It’s just me and Tigger tonight, with my seven-year-old and my husband off on a school overnight trip. We had ourselves a little girl time in which she spent a Barnes and Noble gift card and we hit our favorite sushi joint.
It took awhile to get there, because the transmission on my van has gone wonky and I couldn’t take the freeway. So I put in my new old Arlo Guthrie disk and made Tigger listen to Alice’s Restaurant.
Boy did that song take a lot of explaining to a post-millennial pre-teen. She’d never heard of the draft. Her shock at learning that the government could force a person to join the army was exceeded only by her annoyance at the sexist gender differential in wartime machinations.
“I don’t think anyone should be drafted, but if they’re going to do that it should be men and women.”
Can you hear Phyllis Schlafly grinding her teeth?
I tried to explain the “joke” of the song, in which Arlo is deemed too immoral to join the army and kill women and children and burn villages because he’s been arrested for littering.
“And MEN,” Tigger insisted. “It’s just as immoral to kill men as it is to kill women and children. It’s sexist when people say ‘women and children,’ like the men don’t matter.”
I love that kid.
Tig’s got a big Final Exam tomorrow, so I made her bring her vocabulary list to dinner so I could quiz her. She’s been learning Greek and Latin roots and associated words all year. That’s a great strategy but I have to say her list included some words that one doesn’t find much in daily life. Like “dorsicumbent.” And “salinometer.” And my personal favorite, “felicify.”
Well she knows ‘em all. After stuffing ourselves with spicy tuna and spider rolls (for me) and unagi and tomago (for her), we headed home.
Now Tigger’s in bed and it’s just me, the rabbit, and this delicious Spanish wine (Sinols Garnatxa de L’Emporda). I’ve got the Blues channel playing (current song: James Booker, Junco Partner), and, oh, the cable bill came the other day. It seems we are now subscribed to the “Sports Entertainment Package.” Did anyone in this house order the Sports Entertainment Package? No, they did not. We do not watch sports. We do not like sports. We do not wish to pay for sports channels, thank you. Comcast in its infinite wisdom just added it to our service. Did Comcast answer the phone when we tried to complain about this sneaky bastard maneuver? Noooo.
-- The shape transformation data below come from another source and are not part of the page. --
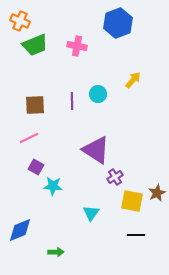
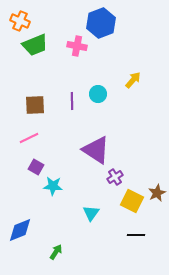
blue hexagon: moved 17 px left
yellow square: rotated 15 degrees clockwise
green arrow: rotated 56 degrees counterclockwise
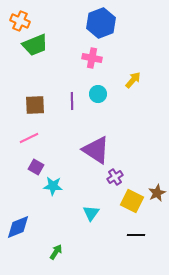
pink cross: moved 15 px right, 12 px down
blue diamond: moved 2 px left, 3 px up
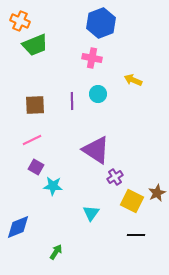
yellow arrow: rotated 108 degrees counterclockwise
pink line: moved 3 px right, 2 px down
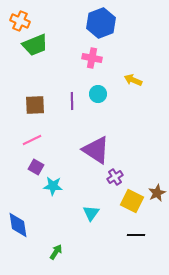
blue diamond: moved 2 px up; rotated 76 degrees counterclockwise
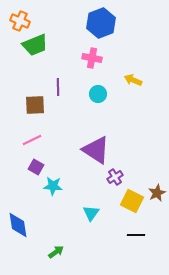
purple line: moved 14 px left, 14 px up
green arrow: rotated 21 degrees clockwise
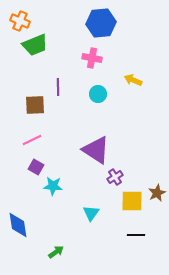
blue hexagon: rotated 16 degrees clockwise
yellow square: rotated 25 degrees counterclockwise
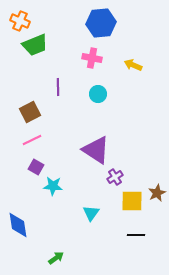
yellow arrow: moved 15 px up
brown square: moved 5 px left, 7 px down; rotated 25 degrees counterclockwise
green arrow: moved 6 px down
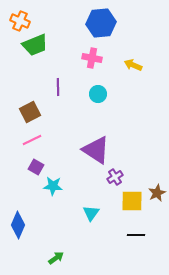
blue diamond: rotated 32 degrees clockwise
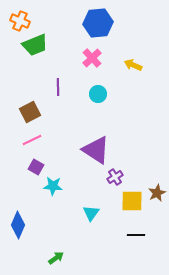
blue hexagon: moved 3 px left
pink cross: rotated 36 degrees clockwise
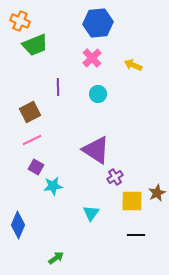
cyan star: rotated 12 degrees counterclockwise
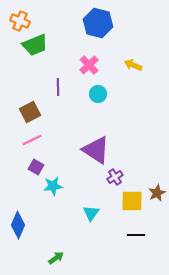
blue hexagon: rotated 20 degrees clockwise
pink cross: moved 3 px left, 7 px down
You can see that I’ve had a bit too much wine and should probably stop lest I get busted for WUI (Writing Under the Influence).
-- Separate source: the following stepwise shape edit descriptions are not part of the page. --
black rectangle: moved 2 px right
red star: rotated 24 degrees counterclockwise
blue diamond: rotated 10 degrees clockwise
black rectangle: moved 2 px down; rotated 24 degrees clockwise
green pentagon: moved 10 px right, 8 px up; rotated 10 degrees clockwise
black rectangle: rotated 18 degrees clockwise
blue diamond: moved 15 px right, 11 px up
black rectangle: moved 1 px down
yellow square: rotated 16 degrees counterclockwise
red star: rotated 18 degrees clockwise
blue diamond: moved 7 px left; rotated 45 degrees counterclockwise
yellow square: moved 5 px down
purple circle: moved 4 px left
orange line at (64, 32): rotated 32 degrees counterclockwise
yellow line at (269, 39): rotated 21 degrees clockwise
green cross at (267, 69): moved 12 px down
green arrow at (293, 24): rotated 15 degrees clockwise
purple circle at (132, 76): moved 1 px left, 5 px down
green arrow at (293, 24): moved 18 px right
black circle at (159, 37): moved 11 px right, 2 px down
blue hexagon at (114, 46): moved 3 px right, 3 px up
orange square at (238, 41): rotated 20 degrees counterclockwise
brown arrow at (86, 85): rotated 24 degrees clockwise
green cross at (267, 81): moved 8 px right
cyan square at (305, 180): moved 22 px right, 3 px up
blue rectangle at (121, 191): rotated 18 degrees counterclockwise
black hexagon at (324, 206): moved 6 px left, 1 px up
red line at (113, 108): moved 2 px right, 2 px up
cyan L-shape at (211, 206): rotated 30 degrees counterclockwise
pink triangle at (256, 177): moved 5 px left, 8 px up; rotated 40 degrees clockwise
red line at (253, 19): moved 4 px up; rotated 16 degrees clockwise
By the way, in case you were wondering, the bunny seems to have recovered from his malady. Good thing, because after 20 days of twice daily medications, the bunny was growling at Technogeek, who had the thankless task of restraining him so I could squirt the meds in his mouth. You didn’t know a bunny could growl, did you? Mine can.
Do they make bifocal contact lenses? I’ve been nearsighted all my life (hence, lenses) but just recently I’ve become one of those old fogies who can’t read anything without holding it at arm’s length from my face. What do they do about that? Do I need contacts AND reading glasses? Is that fair?
A few more swigs and I won’t be able to see anything at all. Good night to you all.